I'm starting to feel about Peter Jackson the way I feel about George Lucas and Woody Allen. He made a couple of really great movies, but now that he answers to no one, he's become self-indulgent and a bit tedious.

THE HOBBIT: THE DESOLATION OF SMAUG has a little bit of a beginning, but ends abruptly -- about where you might put the end of the second act if the three parts of the trilogy were, in fact, one eight hour movie. That seems to be how PJ has conceived of the Hobbit series. He has padded out the book, which was much shorter than LOTR, with the beginnings of an invented love story (no women in the original) and a gratuitous social-justice story, all to make it slosh into movie theatres in three consecutive waves.
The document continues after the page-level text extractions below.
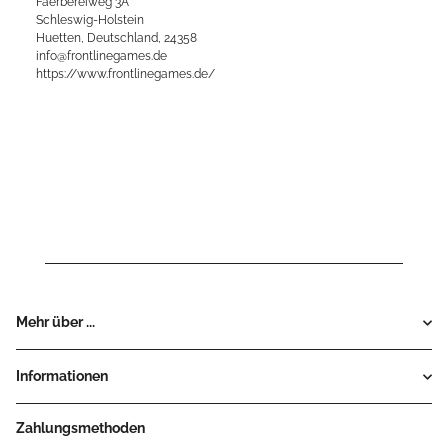
Faerbereiweg 3A
Schleswig-Holstein
Huetten, Deutschland, 24358
info@frontlinegames.de
https://www.frontlinegames.de/
Mehr über ...
Informationen
Zahlungsmethoden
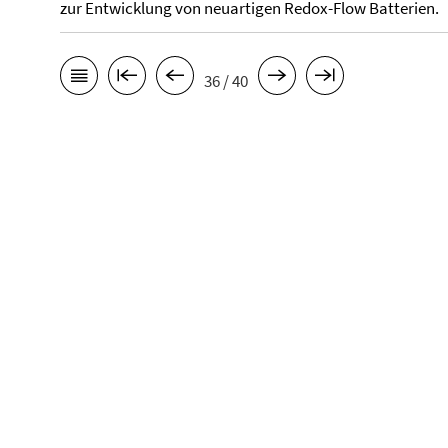
zur Entwicklung von neuartigen Redox-Flow Batterien.
36 / 40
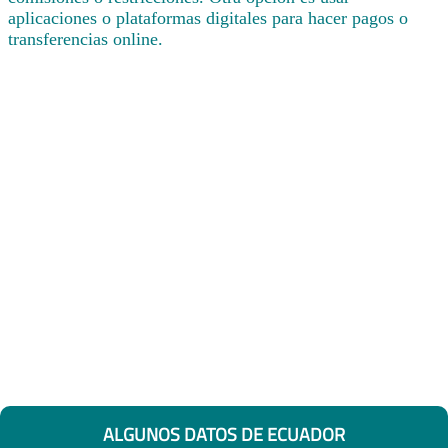
aplicaciones o plataformas digitales para hacer pagos o
transferencias online.
ALGUNOS DATOS DE ECUADOR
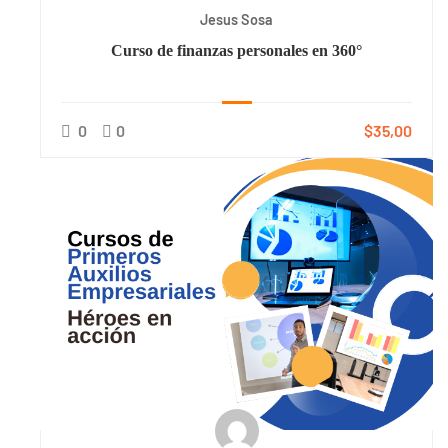
Jesus Sosa
Curso de finanzas personales en 360°
0
0
$35,00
I hope someone out there is working on a Phantom Edit.

I had originally heard a rumor that one of the Hobbit movies was going to be a prequel. That could have been challenging. What section of the vast body of Tolkien's Middle Earth history do you pillage? Do you tell how Smaug took over the Lonely Mountain? That's kind of a downer. Or do you tell one of the stories from the Silmarillion, none of which is much fleshed out? There is The Quest of Erebor, Tolkien's posthumously published tale of what went on behind the scenes during Bilbo's adventure; but it's more or less the same story told from another POV.
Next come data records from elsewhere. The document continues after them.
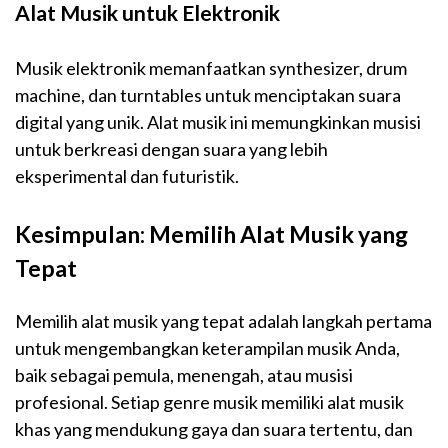
Alat Musik untuk Elektronik
Musik elektronik memanfaatkan synthesizer, drum
machine, dan turntables untuk menciptakan suara
digital yang unik. Alat musik ini memungkinkan musisi
untuk berkreasi dengan suara yang lebih
eksperimental dan futuristik.
Kesimpulan: Memilih Alat Musik yang
Tepat
Memilih alat musik yang tepat adalah langkah pertama
untuk mengembangkan keterampilan musik Anda,
baik sebagai pemula, menengah, atau musisi
profesional. Setiap genre musik memiliki alat musik
khas yang mendukung gaya dan suara tertentu, dan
However I figured if anyone could do it justice, it would be PJ.

The movie isn't so bad. There's a lot of fun stuff. It's just that things go on too long. Chase scenes go on too long. Dialog scenes go on too long. And instead of making one really amazing 150-minute movie, this is the chest and belly of one monstrously long beast.

At a Roman triumph, they sent the famous general down the boulevard on a chariot, and all Rome applauded him. Meanwhile, a slave was put on the chariot to tell him, from time to time, "Remember, you are only human."

Or as Aaron Sorkin put it, "If you're dumb, hire smart people. If you're smart, hire smart people who disagree with you."